Sunday, April 26, 2009

Oil Paintings in a Chicken Coop

I received a B.A. in Art from the University of Utah in 1987. In a future post, I'll talk about how my art education has been a great foundation for my current art work. For now, I want to share how about 12 of my oil paintings from college were saved from a chicken coop.

I had been living in California for many years and thought I would never see those paintings as I had been divorced for many years and they had been in storage in a small chicken coop at one of my ex-wife's relatives for decades. During a trip my life-partner, Steve, was making to Utah. without me knowing, he arranged through my sister, Cindy, to pick up my college paintings. He loaded them in a van and returned to California arriving home in the middle of the night. He placed the paintings throughout the living room where I would see them when I woke up the next morning. It was a complete shock for me when I was reunited with so many of my paintings. I truly thought I would never see them again, so it was one of the best surprises of my life.
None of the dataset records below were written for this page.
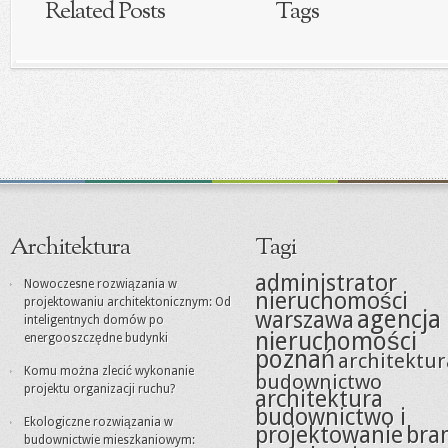
Related Posts
Tags
Architektura
Tagi
administrator
Nowoczesne rozwiązania w
nieruchomości
projektowaniu architektonicznym: Od
agencja
warszawa
inteligentnych domów po
nieruchomości
energooszczędne budynki
poznań
architektur
Komu można zlecić wykonanie
budownictwo
projektu organizacji ruchu?
architektura
budownictwo i
Ekologiczne rozwiązania w
projektowanie
bra
budownictwie mieszkaniowym:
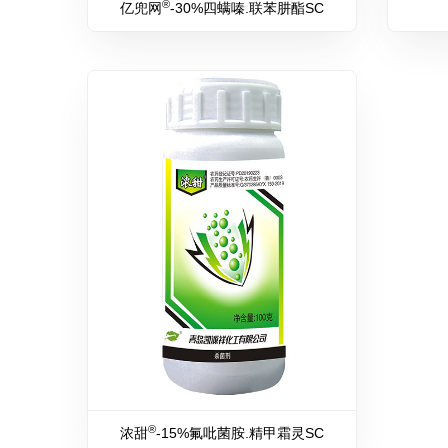
®
亿兜网
-30%四螨嗪.联苯肼酯SC
®
浓甜
-15%氟吡菌胺.精甲霜灵SC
These paintings are dear to me not only because they are over 20 years old, but also because some were painted the year my daughter, Alexis, was born. Others I painted in classes I took from my favorite art instructors.

Race Track is a 30 x 40

Sunday, April 19, 2009

Edward Seago

People often ask me who are some of my favorite artists. So, I thought from time to time, I would write about some of them. Edward Seago, (1910 - 1974) an Englishman was a prolific painter in both oils and watercolors. As a boy, he had a heart condition that kept him in bed where he would sketch and do watercolors. He excelled in his career, but was resentful over not receiving national attention or important recognition during his life.

I enjoy his use of light and shade in all his work. People and objects are rendered with great ease and simplicity. His work has a sense of depth by using cool flat color in the distance and then increasing the warmth and contrast in the foreground. When you look at a Seago painting, there is something sincere in its beauty. No exaggeration or over intellectualising, but always technically exciting. That is what I strive for in my work. Below is an example of his work called,
The Doorway, Venice.

There are several books about his life. I study, Edward Seago, the vintage years by Ron Ranson which includes a selection of his work from the private collections of members of the Royal Family.

Saturday, April 4, 2009

China Camp

I discovered a new painting location this past week called China Camp. It is near San Rafael at the San Pablo Bay. It was a Chinese shrimp-fishing village that thrived in the 1880s with nearly 500 people from Canton, China who lived in the village.

On Wednesday when I painted Sea Breeze (the shrimp boat's name), I was the only person around. Sometimes not having human interruption while plein air painting is a luxury in itself. I was comforted by the solitude I found so close to the water.

I enjoyed my time at China Camp so much that I returned yesterday and painted China Camp Sparkle. I loved how the sunlight danced off the water and thought about what the people's lives may have been like when they lived in the cabin so many years ago.